> WHAT YOU HAVE TO DO
The records that follow are to be repeated in full, with no pictures retained.

> SOURCE DATA
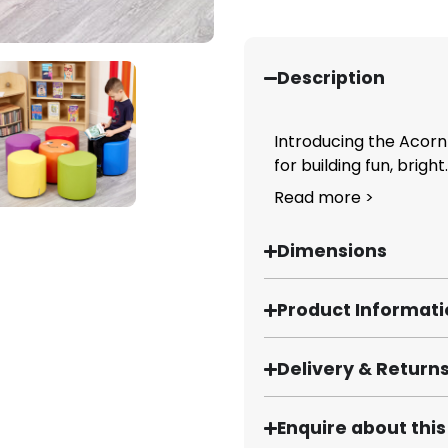
Description
Introducing the Acorn
for building fun, bright..
Read more >
Dimensions
Product Informat
Delivery & Return
Enquire about thi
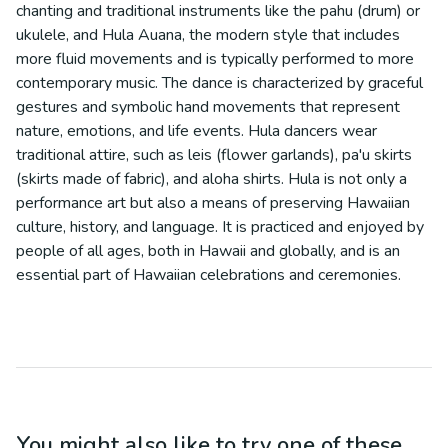
chanting and traditional instruments like the pahu (drum) or
ukulele, and Hula Auana, the modern style that includes
more fluid movements and is typically performed to more
contemporary music. The dance is characterized by graceful
gestures and symbolic hand movements that represent
nature, emotions, and life events. Hula dancers wear
traditional attire, such as leis (flower garlands), pa'u skirts
(skirts made of fabric), and aloha shirts. Hula is not only a
performance art but also a means of preserving Hawaiian
culture, history, and language. It is practiced and enjoyed by
people of all ages, both in Hawaii and globally, and is an
essential part of Hawaiian celebrations and ceremonies.
You might also like to try one of these...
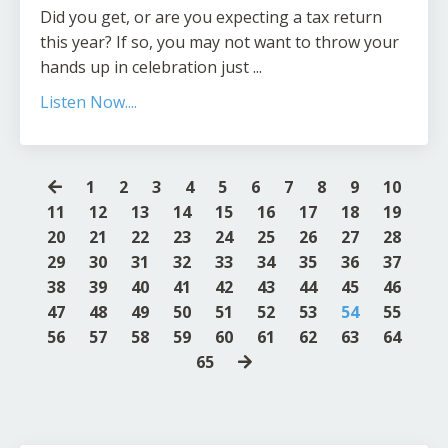
Did you get, or are you expecting a tax return
this year? If so, you may not want to throw your
hands up in celebration just ...
Listen Now....
1
2
3
4
5
6
7
8
9
10
11
12
13
14
15
16
17
18
19
20
21
22
23
24
25
26
27
28
29
30
31
32
33
34
35
36
37
38
39
40
41
42
43
44
45
46
47
48
49
50
51
52
53
54
55
56
57
58
59
60
61
62
63
64
65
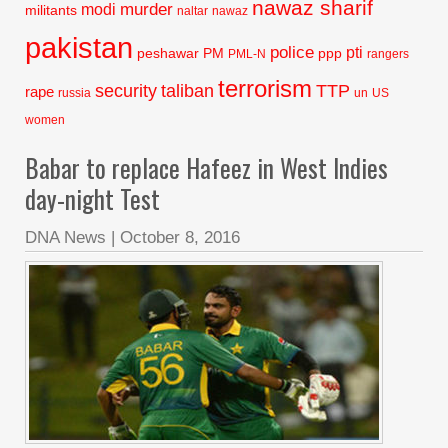
nawaz sharif
murder
modi
militants
naltar
nawaz
pakistan
police
pti
peshawar
PM
ppp
PML-N
rangers
terrorism
security
taliban
TTP
rape
russia
un
US
women
Babar to replace Hafeez in West Indies
day-night Test
DNA News
|
October 8, 2016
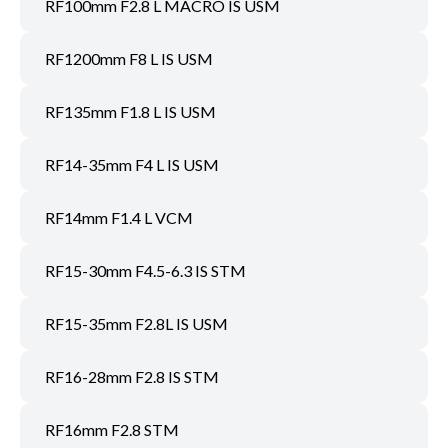
RF100mm F2.8 L MACRO IS USM
RF1200mm F8 L IS USM
RF135mm F1.8 L IS USM
RF14-35mm F4 L IS USM
RF14mm F1.4 L VCM
RF15-30mm F4.5-6.3 IS STM
RF15-35mm F2.8L IS USM
RF16-28mm F2.8 IS STM
RF16mm F2.8 STM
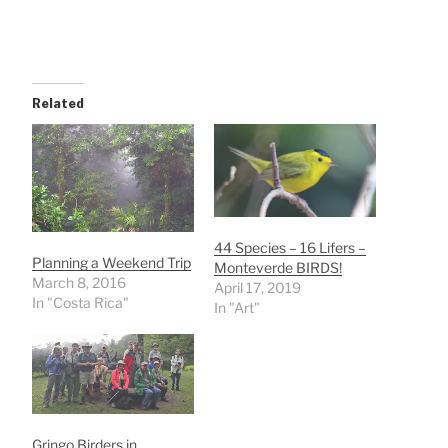
Related
44 Species – 16 Lifers –
Planning a Weekend Trip
Monteverde BIRDS!
March 8, 2016
April 17, 2019
In "Costa Rica"
In "Art"
Gringo Birders in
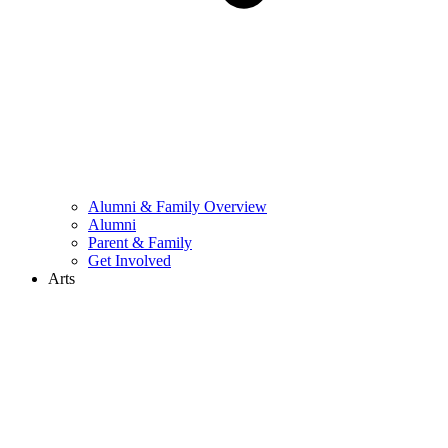
Alumni & Family Overview
Alumni
Parent & Family
Get Involved
Arts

> TASK RESULT
Description
Introducing the Acorn
for building fun, bright..
Read more >
Dimensions
Product Informat
Delivery & Return
Enquire about thi
chanting and traditional instruments like the pahu (drum) or
ukulele, and Hula Auana, the modern style that includes
more fluid movements and is typically performed to more
contemporary music. The dance is characterized by graceful
gestures and symbolic hand movements that represent
nature, emotions, and life events. Hula dancers wear
traditional attire, such as leis (flower garlands), pa'u skirts
(skirts made of fabric), and aloha shirts. Hula is not only a
performance art but also a means of preserving Hawaiian
culture, history, and language. It is practiced and enjoyed by
people of all ages, both in Hawaii and globally, and is an
essential part of Hawaiian celebrations and ceremonies.
You might also like to try one of these...
Did you get, or are you expecting a tax return
this year? If so, you may not want to throw your
hands up in celebration just ...
Listen Now....
1
2
3
4
5
6
7
8
9
10
11
12
13
14
15
16
17
18
19
20
21
22
23
24
25
26
27
28
29
30
31
32
33
34
35
36
37
38
39
40
41
42
43
44
45
46
47
48
49
50
51
52
53
54
55
56
57
58
59
60
61
62
63
64
65
nawaz sharif
murder
modi
militants
naltar
nawaz
pakistan
police
pti
peshawar
PM
ppp
PML-N
rangers
terrorism
security
taliban
TTP
rape
russia
un
US
women
Babar to replace Hafeez in West Indies
day-night Test
DNA News
|
October 8, 2016
RF100mm F2.8 L MACRO IS USM
RF1200mm F8 L IS USM
RF135mm F1.8 L IS USM
RF14-35mm F4 L IS USM
RF14mm F1.4 L VCM
RF15-30mm F4.5-6.3 IS STM
RF15-35mm F2.8L IS USM
RF16-28mm F2.8 IS STM
RF16mm F2.8 STM
Related
44 Species – 16 Lifers –
Planning a Weekend Trip
Monteverde BIRDS!
March 8, 2016
April 17, 2019
In "Costa Rica"
In "Art"
Gringo Birders in
Alumni & Family Overview
Alumni
Parent & Family
Get Involved
Arts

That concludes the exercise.